Supplied data:
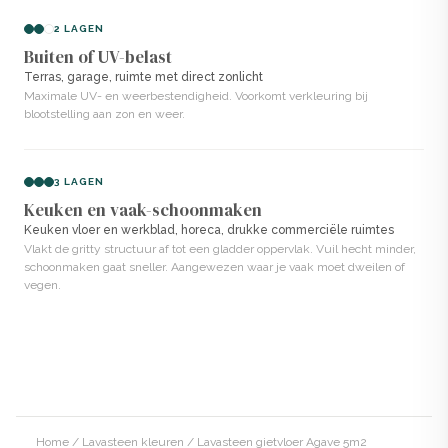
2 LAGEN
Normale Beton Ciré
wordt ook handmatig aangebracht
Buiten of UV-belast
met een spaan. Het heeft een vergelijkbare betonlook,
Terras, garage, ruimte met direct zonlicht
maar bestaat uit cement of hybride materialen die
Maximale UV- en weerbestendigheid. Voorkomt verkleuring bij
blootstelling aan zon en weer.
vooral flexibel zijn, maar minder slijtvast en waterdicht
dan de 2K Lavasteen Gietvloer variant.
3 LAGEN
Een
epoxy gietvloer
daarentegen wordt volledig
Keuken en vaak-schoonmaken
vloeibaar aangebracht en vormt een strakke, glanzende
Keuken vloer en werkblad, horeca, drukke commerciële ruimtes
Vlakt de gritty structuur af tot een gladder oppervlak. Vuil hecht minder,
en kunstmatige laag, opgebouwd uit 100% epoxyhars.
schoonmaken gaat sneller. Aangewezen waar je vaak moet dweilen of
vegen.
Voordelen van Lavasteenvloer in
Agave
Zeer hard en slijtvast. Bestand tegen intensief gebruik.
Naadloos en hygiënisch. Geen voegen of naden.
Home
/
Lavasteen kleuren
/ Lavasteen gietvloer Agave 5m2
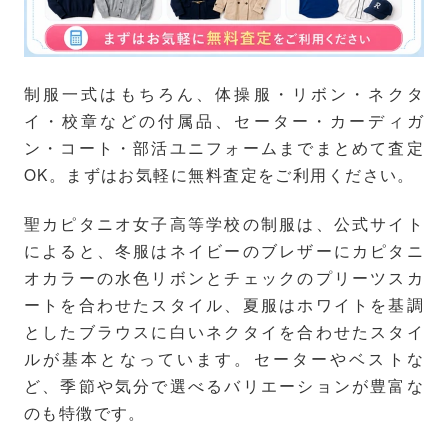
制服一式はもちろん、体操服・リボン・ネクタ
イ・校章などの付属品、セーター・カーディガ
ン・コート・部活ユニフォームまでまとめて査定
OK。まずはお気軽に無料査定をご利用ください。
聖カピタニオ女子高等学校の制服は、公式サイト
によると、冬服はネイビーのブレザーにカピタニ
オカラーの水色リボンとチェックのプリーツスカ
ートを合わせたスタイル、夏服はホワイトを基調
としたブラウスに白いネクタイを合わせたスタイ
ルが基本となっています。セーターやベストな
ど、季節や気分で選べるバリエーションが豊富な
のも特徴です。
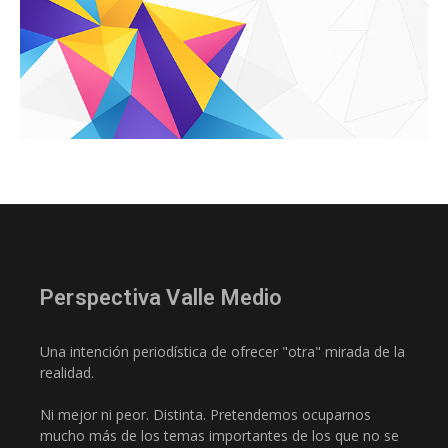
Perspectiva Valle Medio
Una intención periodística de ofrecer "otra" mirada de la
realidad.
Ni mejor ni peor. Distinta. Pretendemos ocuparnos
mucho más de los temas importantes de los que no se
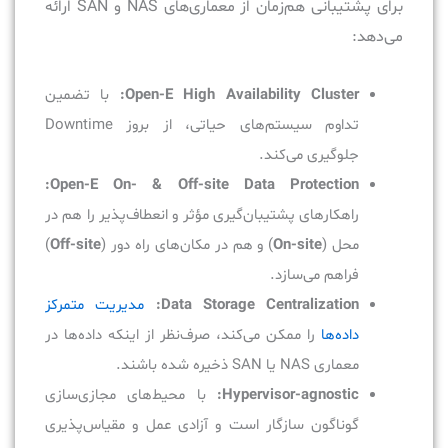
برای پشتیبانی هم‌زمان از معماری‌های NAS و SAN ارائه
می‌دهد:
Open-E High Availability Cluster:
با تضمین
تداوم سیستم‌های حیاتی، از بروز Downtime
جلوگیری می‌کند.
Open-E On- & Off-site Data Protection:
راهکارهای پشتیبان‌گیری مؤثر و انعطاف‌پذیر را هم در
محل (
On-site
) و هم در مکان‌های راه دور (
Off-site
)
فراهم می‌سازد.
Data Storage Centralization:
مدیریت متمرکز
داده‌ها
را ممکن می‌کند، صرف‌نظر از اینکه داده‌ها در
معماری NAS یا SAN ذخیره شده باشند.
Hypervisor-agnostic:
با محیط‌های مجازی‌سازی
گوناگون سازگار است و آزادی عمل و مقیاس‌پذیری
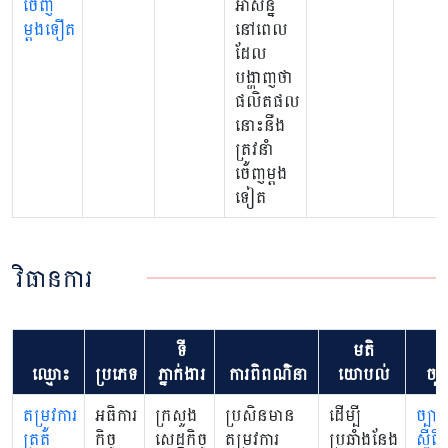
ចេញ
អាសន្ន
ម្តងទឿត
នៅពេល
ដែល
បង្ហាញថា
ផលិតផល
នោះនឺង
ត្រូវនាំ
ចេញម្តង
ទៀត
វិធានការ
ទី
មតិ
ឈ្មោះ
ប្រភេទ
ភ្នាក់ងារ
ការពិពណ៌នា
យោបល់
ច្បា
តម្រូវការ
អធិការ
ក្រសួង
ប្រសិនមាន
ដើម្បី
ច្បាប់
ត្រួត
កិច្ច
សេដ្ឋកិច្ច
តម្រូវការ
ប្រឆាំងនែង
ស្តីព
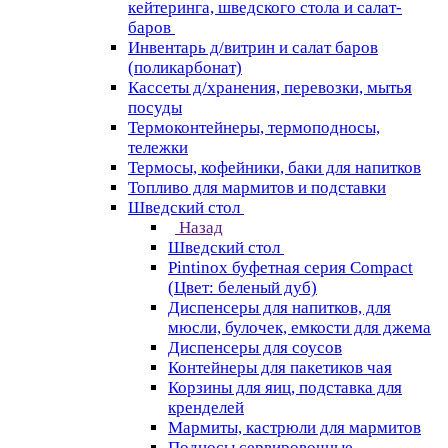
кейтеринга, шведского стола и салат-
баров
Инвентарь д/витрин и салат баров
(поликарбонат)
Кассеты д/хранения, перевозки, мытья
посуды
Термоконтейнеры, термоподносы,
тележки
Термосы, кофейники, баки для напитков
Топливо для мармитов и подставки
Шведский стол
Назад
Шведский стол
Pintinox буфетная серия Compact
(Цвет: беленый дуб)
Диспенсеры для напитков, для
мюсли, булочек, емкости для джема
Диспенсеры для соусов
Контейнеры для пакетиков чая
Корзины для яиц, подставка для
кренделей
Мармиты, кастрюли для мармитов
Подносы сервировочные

Directions for this task:
Repeat the material above precisely as it appears, omitting the images it contains.

Response area:
2 LAGEN
Normale Beton Ciré
wordt ook handmatig aangebracht
Buiten of UV-belast
met een spaan. Het heeft een vergelijkbare betonlook,
Terras, garage, ruimte met direct zonlicht
maar bestaat uit cement of hybride materialen die
Maximale UV- en weerbestendigheid. Voorkomt verkleuring bij
blootstelling aan zon en weer.
vooral flexibel zijn, maar minder slijtvast en waterdicht
dan de 2K Lavasteen Gietvloer variant.
3 LAGEN
Een
epoxy gietvloer
daarentegen wordt volledig
Keuken en vaak-schoonmaken
vloeibaar aangebracht en vormt een strakke, glanzende
Keuken vloer en werkblad, horeca, drukke commerciële ruimtes
Vlakt de gritty structuur af tot een gladder oppervlak. Vuil hecht minder,
en kunstmatige laag, opgebouwd uit 100% epoxyhars.
schoonmaken gaat sneller. Aangewezen waar je vaak moet dweilen of
vegen.
Voordelen van Lavasteenvloer in
Agave
Zeer hard en slijtvast. Bestand tegen intensief gebruik.
Naadloos en hygiënisch. Geen voegen of naden.
Home
/
Lavasteen kleuren
/ Lavasteen gietvloer Agave 5m2
制服一式はもちろん、体操服・リボン・ネクタ
イ・校章などの付属品、セーター・カーディガ
ン・コート・部活ユニフォームまでまとめて査定
OK。まずはお気軽に無料査定をご利用ください。
聖カピタニオ女子高等学校の制服は、公式サイト
によると、冬服はネイビーのブレザーにカピタニ
オカラーの水色リボンとチェックのプリーツスカ
ートを合わせたスタイル、夏服はホワイトを基調
としたブラウスに白いネクタイを合わせたスタイ
ルが基本となっています。セーターやベストな
ど、季節や気分で選べるバリエーションが豊富な
のも特徴です。
Perspectiva Valle Medio
Una intención periodística de ofrecer "otra" mirada de la
realidad.
Ni mejor ni peor. Distinta. Pretendemos ocuparnos
mucho más de los temas importantes de los que no se
برای پشتیبانی هم‌زمان از معماری‌های NAS و SAN ارائه
می‌دهد:
Open-E High Availability Cluster:
با تضمین
تداوم سیستم‌های حیاتی، از بروز Downtime
جلوگیری می‌کند.
Open-E On- & Off-site Data Protection:
راهکارهای پشتیبان‌گیری مؤثر و انعطاف‌پذیر را هم در
محل (
On-site
) و هم در مکان‌های راه دور (
Off-site
)
فراهم می‌سازد.
Data Storage Centralization:
مدیریت متمرکز
داده‌ها
را ممکن می‌کند، صرف‌نظر از اینکه داده‌ها در
معماری NAS یا SAN ذخیره شده باشند.
Hypervisor-agnostic:
با محیط‌های مجازی‌سازی
گوناگون سازگار است و آزادی عمل و مقیاس‌پذیری
ចេញ
អាសន្ន
ម្តងទឿត
នៅពេល
ដែល
បង្ហាញថា
ផលិតផល
នោះនឺង
ត្រូវនាំ
ចេញម្តង
ទៀត
វិធានការ
ទី
មតិ
ឈ្មោះ
ប្រភេទ
ភ្នាក់ងារ
ការពិពណ៌នា
យោបល់
ច្បា
តម្រូវការ
អធិការ
ក្រសួង
ប្រសិនមាន
ដើម្បី
ច្បាប់
ត្រួត
កិច្ច
សេដ្ឋកិច្ច
តម្រូវការ
ប្រឆាំងនែង
ស្តីព
кейтеринга, шведского стола и салат-
баров
Инвентарь д/витрин и салат баров
(поликарбонат)
Кассеты д/хранения, перевозки, мытья
посуды
Термоконтейнеры, термоподносы,
тележки
Термосы, кофейники, баки для напитков
Топливо для мармитов и подставки
Шведский стол
Назад
Шведский стол
Pintinox буфетная серия Compact
(Цвет: беленый дуб)
Диспенсеры для напитков, для
мюсли, булочек, емкости для джема
Диспенсеры для соусов
Контейнеры для пакетиков чая
Корзины для яиц, подставка для
кренделей
Мармиты, кастрюли для мармитов
Подносы сервировочные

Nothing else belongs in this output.